For what it's worth, My MacBook is about 14 months old, I got it shortly after they released the second Gen C2D macbooks. It's the faster of the CPU Speeds as well. With that, I've got 353 cycles on the current battery and I can't tell any difference in run-time. With the screen moderately dimmed like I have it when I'm indoors and surfing the web it still runs for more than 4 hours. Play some tunes or kick the brightness up to 3/4 or so and that gets cut down to a notch under three hours. Running full tilt with full brightness and heavy CPU Usage (like iTunes visualizations at 60fps or Windows 2000 running in Parallels so I can VPN into work) it still runs for close to an hour and a half. I'm betting the MBA battery will last you quite a while before you need to go to the Apple Store with your tail (and pocketbook) between your legs.
As far as riding with it on your bike, a good padded cell does wonders. On my road bike, I just throw it in my panniers. When I switch to my Mountain bike, there are a few considerations for my situation:
1) I switch because it's snowy/icy season and my road bike doesn't handle slippery surfaces well. Still on a MTB I'm prone to fall over, so I choose a backpack with my MTB. I don't want to break my bike's fall with a MacBook.

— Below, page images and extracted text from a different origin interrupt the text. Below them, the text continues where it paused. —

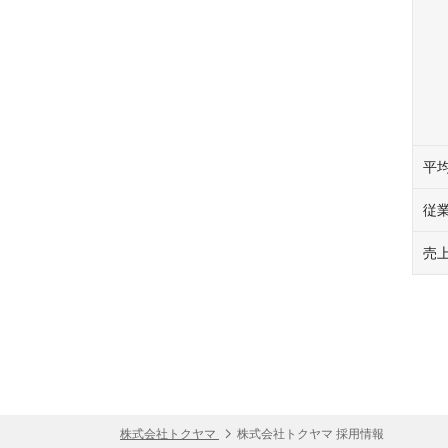
平
従
売
株式会社トクヤマ
株式会社トクヤマ 採用情報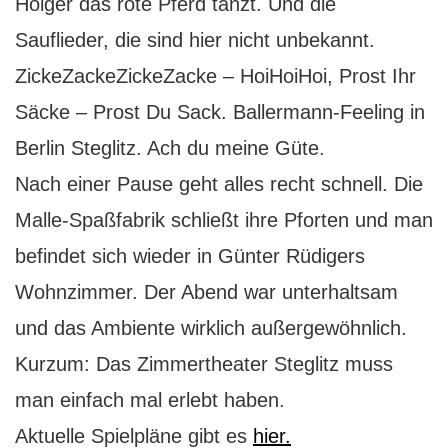
Holger das rote Pferd tanzt. Und die
Sauflieder, die sind hier nicht unbekannt.
ZickeZackeZickeZacke – HoiHoiHoi, Prost Ihr
Säcke – Prost Du Sack. Ballermann-Feeling in
Berlin Steglitz. Ach du meine Güte.
Nach einer Pause geht alles recht schnell. Die
Malle-Spaßfabrik schließt ihre Pforten und man
befindet sich wieder in Günter Rüdigers
Wohnzimmer. Der Abend war unterhaltsam
und das Ambiente wirklich außergewöhnlich.
Kurzum: Das Zimmertheater Steglitz muss
man einfach mal erlebt haben.
Aktuelle Spielpläne gibt es
hier.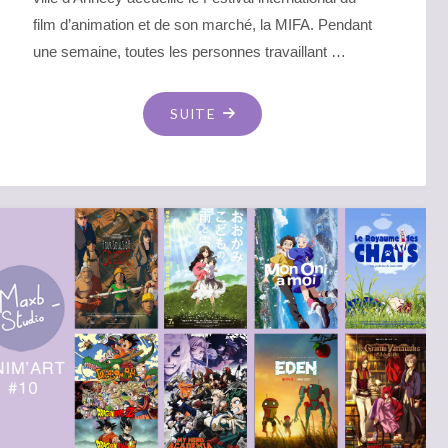
film d’animation et de son marché, la MIFA. Pendant
une semaine, toutes les personnes travaillant …
"EVENT
SUITE
–
ANNECY
FESTIVAL
2024"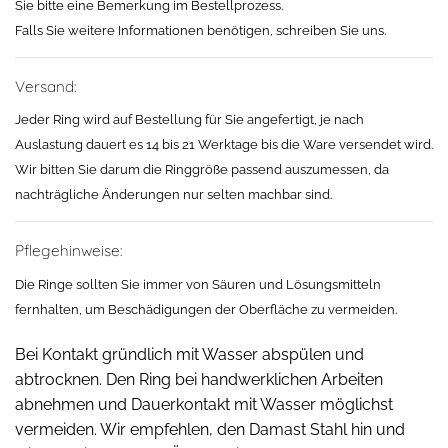
Sie bitte eine Bemerkung im Bestellprozess.
Falls Sie weitere Informationen benötigen, schreiben Sie uns.
Versand:
Jeder Ring wird auf Bestellung für Sie angefertigt, je nach
Auslastung dauert es 14 bis 21 Werktage bis die Ware versendet wird.
Wir bitten Sie darum die Ringgröße passend auszumessen, da
nachträgliche Änderungen nur selten machbar sind.
Pflegehinweise:
Die Ringe sollten Sie immer von Säuren und Lösungsmitteln
fernhalten, um Beschädigungen der Oberfläche zu vermeiden.
Bei Kontakt gründlich mit Wasser abspülen und
abtrocknen. Den Ring bei handwerklichen Arbeiten
abnehmen und Dauerkontakt mit Wasser möglichst
vermeiden. Wir empfehlen, den Damast Stahl hin und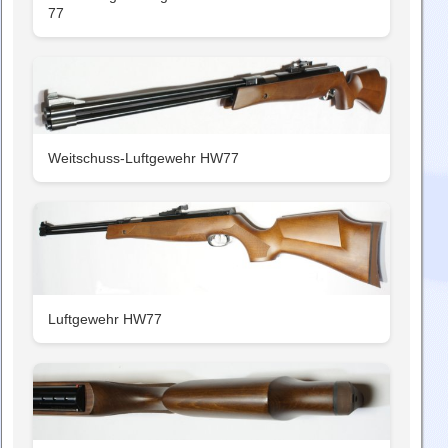
77
Weitschuss-Luftgewehr HW77
Luftgewehr HW77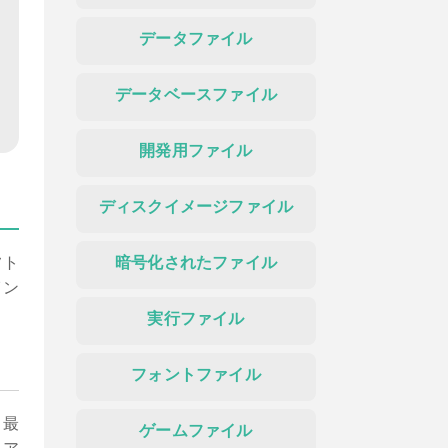
データファイル
データベースファイル
開発用ファイル
ディスクイメージファイル
フト
暗号化されたファイル
イン
実行ファイル
フォントファイル
、最
ゲームファイル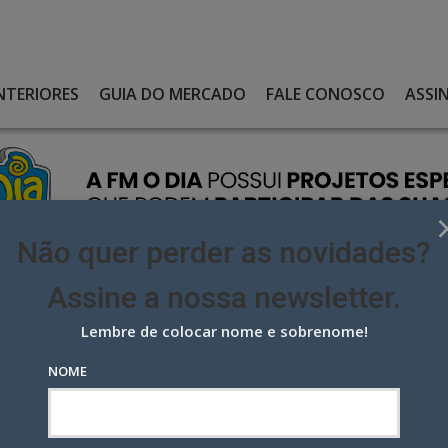
NTERIORES
GUIA DO MERCADO
FALE CONOSCO
ASSI
Não quer perder as novidades?
Assine a nossa newsletter.
Lembre de colocar nome e sobrenome!
VIS LA PASTINA COMO CCO
NOME
La Pastina como CCO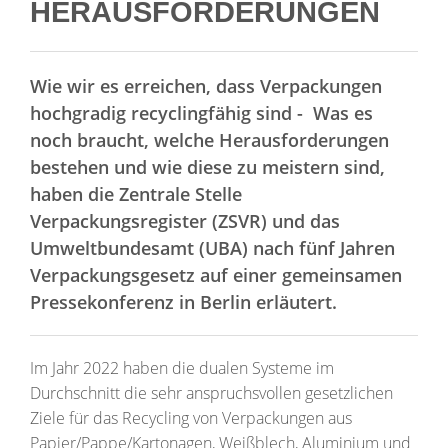
HERAUSFORDERUNGEN
Wie wir es erreichen, dass Verpackungen
hochgradig recyclingfähig sind - Was es
noch braucht, welche Herausforderungen
bestehen und wie diese zu meistern sind,
haben die Zentrale Stelle
Verpackungsregister (ZSVR) und das
Umweltbundesamt (UBA) nach fünf Jahren
Verpackungsgesetz auf einer gemeinsamen
Pressekonferenz in Berlin erläutert.
Im Jahr 2022 haben die dualen Systeme im
Durchschnitt die sehr anspruchsvollen gesetzlichen
Ziele für das Recycling von Verpackungen aus
Papier/Pappe/Kartonagen, Weißblech, Aluminium und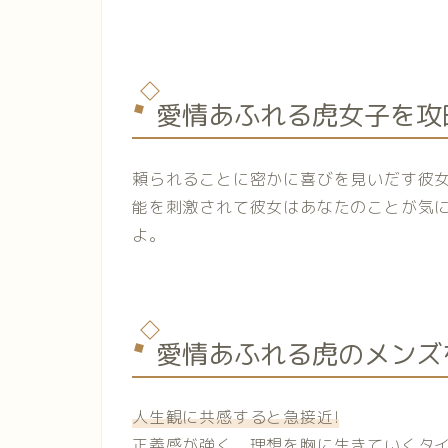
愛情あふれる虎女子を攻
頼られることに密かに喜びを見いだす彼
能を刺激されて彼女はあなたのことが気
よ。
愛情あふれる虎のメンズ
人生観に共感すると急接近
!
正義感が強く、理想を胸に生きていくタ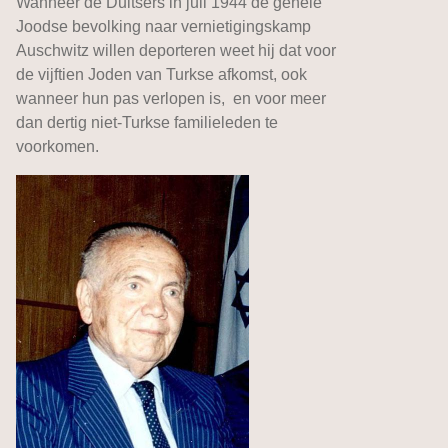
Wanneer de Duitsers in juli 1944 de gehele
Joodse bevolking naar vernietigingskamp
Auschwitz willen deporteren weet hij dat voor
de vijftien Joden van Turkse afkomst, ook
wanneer hun pas verlopen is, en voor meer
dan dertig niet-Turkse familieleden te
voorkomen.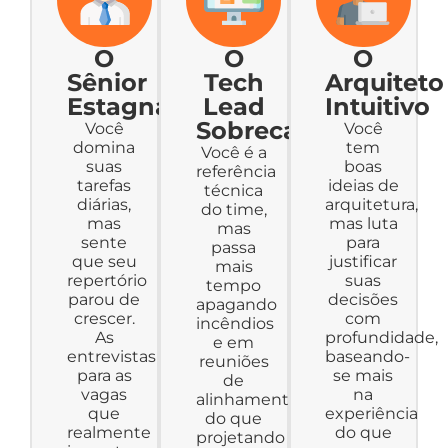
O
O
O
Sênior
Tech
Arquiteto
Estagnado
Lead
Intuitivo
Sobrecarregado
Você
Você
domina
tem
Você é a
suas
boas
referência
tarefas
ideias de
técnica
diárias,
arquitetura,
do time,
mas
mas luta
mas
sente
para
passa
que seu
justificar
mais
repertório
suas
tempo
parou de
decisões
apagando
crescer.
com
incêndios
As
profundidade,
e em
entrevistas
baseando-
reuniões
para as
se mais
de
vagas
na
alinhamento
que
experiência
do que
realmente
do que
projetando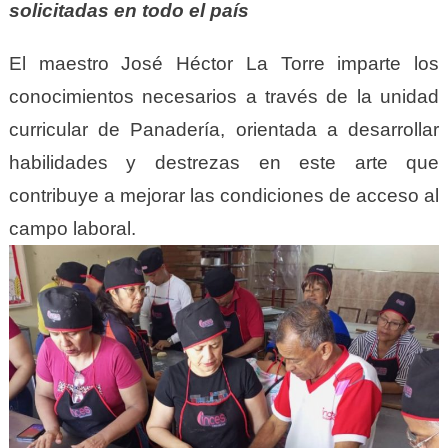
solicitadas en todo el país
El maestro José Héctor La Torre imparte los
conocimientos necesarios a través de la unidad
curricular de Panadería, orientada a desarrollar
habilidades y destrezas en este arte que
contribuye a mejorar las condiciones de acceso al
campo laboral.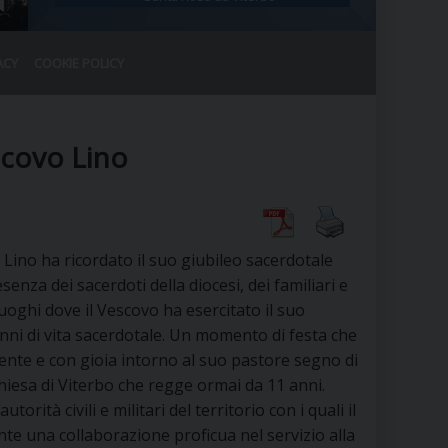
ACY
COOKIE POLICY
RALE
DEL CLERO
CO
scovo Lino
SANO)
RATIVO
IA
 Lino ha ricordato il suo giubileo sacerdotale
senza dei sacerdoti della diocesi, dei familiari e
luoghi dove il Vescovo ha esercitato il suo
A LE CHIESE
anni di vita sacerdotale. Un momento di festa che
nte e con gioia intorno al suo pastore segno di
RELIGIOSO
SANO
a Chiesa di Viterbo che regge ormai da 11 anni.
rità civili e militari del territorio con i quali il
e una collaborazione proficua nel servizio alla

2) Since my MTB isn't up to the 30 mile round trip (or rather, I don't want to ride a slow, heavy bike that far every day), I use the bus to shorten my ride to a more manageable 5-10 mile RT. Wearing a backpack for less than 10 miles a day isn't too bad.
Now, I've had two really good tumbles with my MacBook in the backpack.
One of them broke my face and a bunch of teeth, but not the MacBook. This is a padded laptop-specific backpack, though. I've also had one really good tumble on my road bike with the laptop in a pannier, protected by a padded cell.
I also had the same padded cell fall off the back of my hybrid's rack at about 18 MPH. I had it bungeed to a rack back when I first started commuting, bad idea. This wasn't my MB; it was carrying the G3 PowerBook I had before I got this MacBook. The G3 Wallstreet, as well, survived just fine. A quality padded cell in a pannier will ease your mind and get the weight down low and off of your back.